Australia has a 50-year legacy of exporting its minerals and would be able to weather any short-term adjustment in the commodity cycle, he said at the opening of WesTrac’s $A160 million training facility in Tomago, New South Wales, yesterday.
“If we go back a little way, every commentator has been saying the Chinese economy could not continue to perform at the level it was performing. It is a giant economy,” he said.
“With all due respect to federal and state governments, we find it hard enough to run an economy for 20 million people. We get it right and wrong. Running an economy of 1.2 billion people in a controlled economy like China is always going to produce areas that either go too fast or too slow.”

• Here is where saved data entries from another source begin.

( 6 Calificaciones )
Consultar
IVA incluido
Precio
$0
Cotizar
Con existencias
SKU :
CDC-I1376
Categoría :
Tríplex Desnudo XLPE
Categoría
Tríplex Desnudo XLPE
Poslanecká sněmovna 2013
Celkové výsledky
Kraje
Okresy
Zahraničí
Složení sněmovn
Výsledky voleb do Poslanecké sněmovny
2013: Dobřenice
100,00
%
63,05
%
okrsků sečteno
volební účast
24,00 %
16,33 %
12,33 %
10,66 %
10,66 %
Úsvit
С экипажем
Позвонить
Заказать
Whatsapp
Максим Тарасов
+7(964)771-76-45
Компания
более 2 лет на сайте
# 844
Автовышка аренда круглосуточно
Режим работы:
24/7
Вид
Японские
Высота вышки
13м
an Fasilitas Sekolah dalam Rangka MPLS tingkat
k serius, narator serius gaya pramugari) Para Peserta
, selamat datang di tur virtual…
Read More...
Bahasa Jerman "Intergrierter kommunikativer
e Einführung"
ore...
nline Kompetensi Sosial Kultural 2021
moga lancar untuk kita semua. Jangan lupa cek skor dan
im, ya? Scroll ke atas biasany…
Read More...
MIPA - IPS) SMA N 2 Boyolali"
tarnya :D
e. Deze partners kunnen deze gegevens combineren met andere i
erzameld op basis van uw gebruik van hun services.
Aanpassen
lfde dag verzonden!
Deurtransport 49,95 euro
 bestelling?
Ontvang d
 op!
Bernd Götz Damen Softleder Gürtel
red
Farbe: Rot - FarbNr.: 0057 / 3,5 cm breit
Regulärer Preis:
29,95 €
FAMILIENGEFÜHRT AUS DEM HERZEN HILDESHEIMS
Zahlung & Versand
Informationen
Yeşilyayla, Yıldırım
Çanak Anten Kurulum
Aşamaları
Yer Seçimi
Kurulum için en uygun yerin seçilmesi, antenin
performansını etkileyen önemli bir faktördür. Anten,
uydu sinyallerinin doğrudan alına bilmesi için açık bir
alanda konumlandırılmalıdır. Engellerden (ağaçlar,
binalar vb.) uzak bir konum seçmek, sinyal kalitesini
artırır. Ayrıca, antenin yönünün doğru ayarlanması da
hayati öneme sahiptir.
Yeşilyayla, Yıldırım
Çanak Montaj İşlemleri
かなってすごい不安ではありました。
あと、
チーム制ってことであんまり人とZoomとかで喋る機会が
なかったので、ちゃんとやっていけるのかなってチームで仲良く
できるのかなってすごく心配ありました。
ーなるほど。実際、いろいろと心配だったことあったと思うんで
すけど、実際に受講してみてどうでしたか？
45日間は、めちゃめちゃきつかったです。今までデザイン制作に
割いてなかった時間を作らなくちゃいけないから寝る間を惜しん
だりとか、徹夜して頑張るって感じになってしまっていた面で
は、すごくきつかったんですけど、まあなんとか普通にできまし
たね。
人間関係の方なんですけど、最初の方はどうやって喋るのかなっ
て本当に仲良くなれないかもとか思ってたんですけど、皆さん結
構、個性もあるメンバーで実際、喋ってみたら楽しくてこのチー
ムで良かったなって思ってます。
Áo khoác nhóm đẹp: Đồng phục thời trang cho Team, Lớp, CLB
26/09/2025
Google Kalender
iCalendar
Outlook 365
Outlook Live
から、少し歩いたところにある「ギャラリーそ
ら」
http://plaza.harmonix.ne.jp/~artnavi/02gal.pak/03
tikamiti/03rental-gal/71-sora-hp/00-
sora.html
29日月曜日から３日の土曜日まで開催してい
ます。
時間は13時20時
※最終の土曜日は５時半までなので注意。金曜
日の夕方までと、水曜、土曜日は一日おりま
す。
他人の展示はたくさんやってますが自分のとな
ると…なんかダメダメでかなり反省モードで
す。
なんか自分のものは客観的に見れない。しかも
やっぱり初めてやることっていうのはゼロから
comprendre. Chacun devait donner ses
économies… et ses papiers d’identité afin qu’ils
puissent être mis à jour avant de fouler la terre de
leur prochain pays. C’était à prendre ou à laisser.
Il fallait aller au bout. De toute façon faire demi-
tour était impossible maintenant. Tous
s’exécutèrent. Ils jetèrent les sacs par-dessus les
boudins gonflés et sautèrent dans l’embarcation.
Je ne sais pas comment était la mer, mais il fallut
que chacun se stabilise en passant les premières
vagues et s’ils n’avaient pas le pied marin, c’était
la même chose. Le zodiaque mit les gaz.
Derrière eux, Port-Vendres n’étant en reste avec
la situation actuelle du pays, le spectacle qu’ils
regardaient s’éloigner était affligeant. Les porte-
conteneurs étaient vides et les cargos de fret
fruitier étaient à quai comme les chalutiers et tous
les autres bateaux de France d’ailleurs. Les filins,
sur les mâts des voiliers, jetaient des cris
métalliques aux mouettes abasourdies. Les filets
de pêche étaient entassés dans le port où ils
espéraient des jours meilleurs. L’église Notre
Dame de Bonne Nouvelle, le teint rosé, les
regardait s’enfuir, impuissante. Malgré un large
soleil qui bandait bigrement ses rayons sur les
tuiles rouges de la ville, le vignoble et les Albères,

Stokes said he expected China was going to have a redirection of its economy towards greater liberalisation of business.
“I think they’ll move to probably more encouragement of enterprises that are profitable, and that’s a long-term change not an overnight change,” he said.
“China is a country that is going right, every democratic country in the world is going left.
“I think the policies that survive out of that will be China will have to feed 1.2 billion people. I think they will smooth out the problems they have in the economy over a six-month period.”
Stokes took issue with the term “resources boom” because he thought that it implied there would be a bust afterwards. Instead, he preferred to see mining as a mainstay of the Australian economy.
“I hate the word boom, because there’s always going to be a failure after a thing called a boom,” he said.
“We’ve been an exporter of raw materials both coal and iron ore for the last 50 years. There have been times when we’ve had higher prices. There’ve been times when we’ve had lower prices. What doesn’t change is we continue to ship the resource.
“What’s important to Australia and our future is that we continue to ship the resource and that we’re a good supplier for customers that want our goods. We’ll continue to do that.
“Our mining industry is sound. We may have to take the tops and the bottoms off, but at the end of the day we have a very sound opportunity to build long-term futures as a supplier to our eastern neighbours, including China, Japan and India.”